Escritor e diplomata, mestre em direito (Harvard). Serviu na missão na ONU e no Chile, EUA, México e Japão. É autor de "Sergio Y. vai à América" (Cia das Letras).
Despedida
Quando eu, diplomata de carreira, resolvi tirar uma licença do Itamaraty, pouca gente entendeu a razão. Meu emprego era excelente: gostava do que fazia e dos colegas de trabalho e não tinha queixas de minha vida no Japão. Minhas perspectivas na carreira eram boas, e, com sorte, poderia tornar-me embaixador.
Era o começo de meu terceiro ano em Tóquio. Tinha passado quase 20 anos de minha vida adulta no exterior. Esse distanciamento do Brasil teve efeitos sobre mim. Sempre que voltava, sentia-me um pouco estrangeiro. Não entendia as gírias mais recentes e não reconhecia os lugares novos. As pessoas também me viam como estrangeiro. A gota d'água foi um desavisado, que, querendo me elogiar, disparou: "O seu português é perfeito. Onde foi que você aprendeu?"
Comecei a ter vontade de voltar ao Brasil. No entanto, queria voltar para um país mais diverso do que o do universo burocrático de Brasília. Havia ganhado um prêmio literário recentemente, e foi minha amiga e agente, Lucia Riff, quem, meio de brincadeira, sugeriu que eu passasse uma temporada em São Paulo. "Você não pode tirar uma licença ou coisa assim e vir para cá ficar com a gente, escrevendo?"

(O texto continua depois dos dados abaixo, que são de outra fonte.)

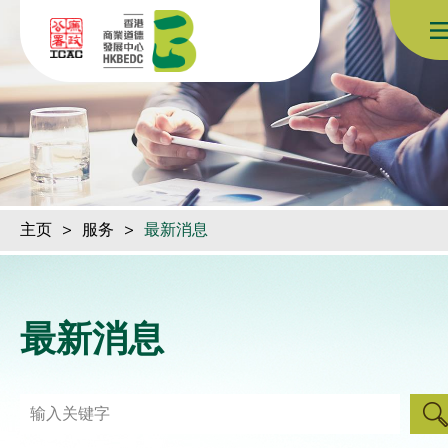
跳到内容（按回车键）
主页
>
服务
>
最新消息
最新消息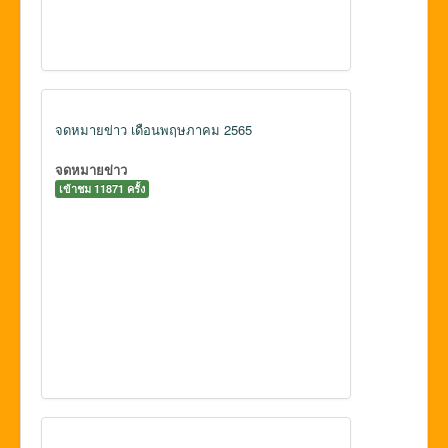
จดหมายข่าว เดือนพฤษภาคม 2565
จดหมายข่าว
เข้าชม 11871 ครั้ง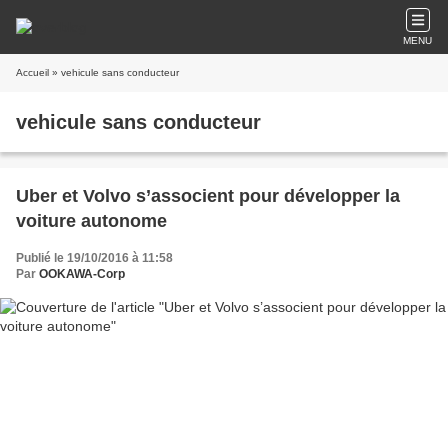
MENU
Accueil
» vehicule sans conducteur
vehicule sans conducteur
Uber et Volvo s’associent pour développer la
voiture autonome
Publié le 19/10/2016 à 11:58
Par
OOKAWA-Corp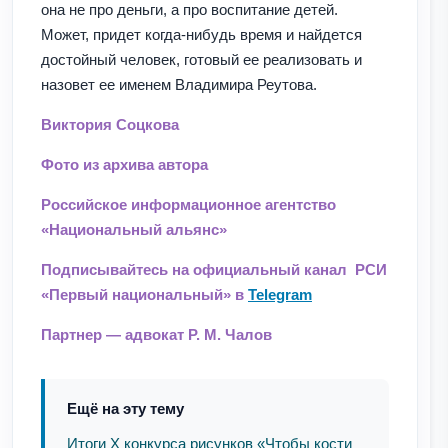
она не про деньги, а про воспитание детей.
Может, придет когда-нибудь время и найдется
достойный человек, готовый ее реализовать и
назовет ее именем Владимира Реутова.
Виктория Соцкова
Фото из архива автора
Российское информационное агентство
«Национальный альянс»
Подписывайтесь на официальный канал РСИ
«Первый национальный» в
Telegram
Партнер — адвокат Р. М. Чалов
Ещё на эту тему
Итоги Х конкурса рисунков «Чтобы кости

Eduardo Valente/Frame/Folhapress | ||
Prédio do Itamaraty, sede do Ministério das Relações Exteriores, em Brasília |
Nunca tinha aventado a hipótese de me licenciar, mas o fato é que, como servidor público federal, tinha direito a uma "licença para o trato de interesses particulares". Na prática, perderia o salário e o seguro de saúde, mas manteria o vínculo empregatício por até três anos.
Meu "interesse particular" era revisitar a cidade em que havia nascido e da qual partira aos 18 anos de idade. Queria reconhecer seus sotaques, sua sintaxe, seus personagens. Procurava fazer isso para representar o Brasil com maior entendimento, como escritor ou como diplomata.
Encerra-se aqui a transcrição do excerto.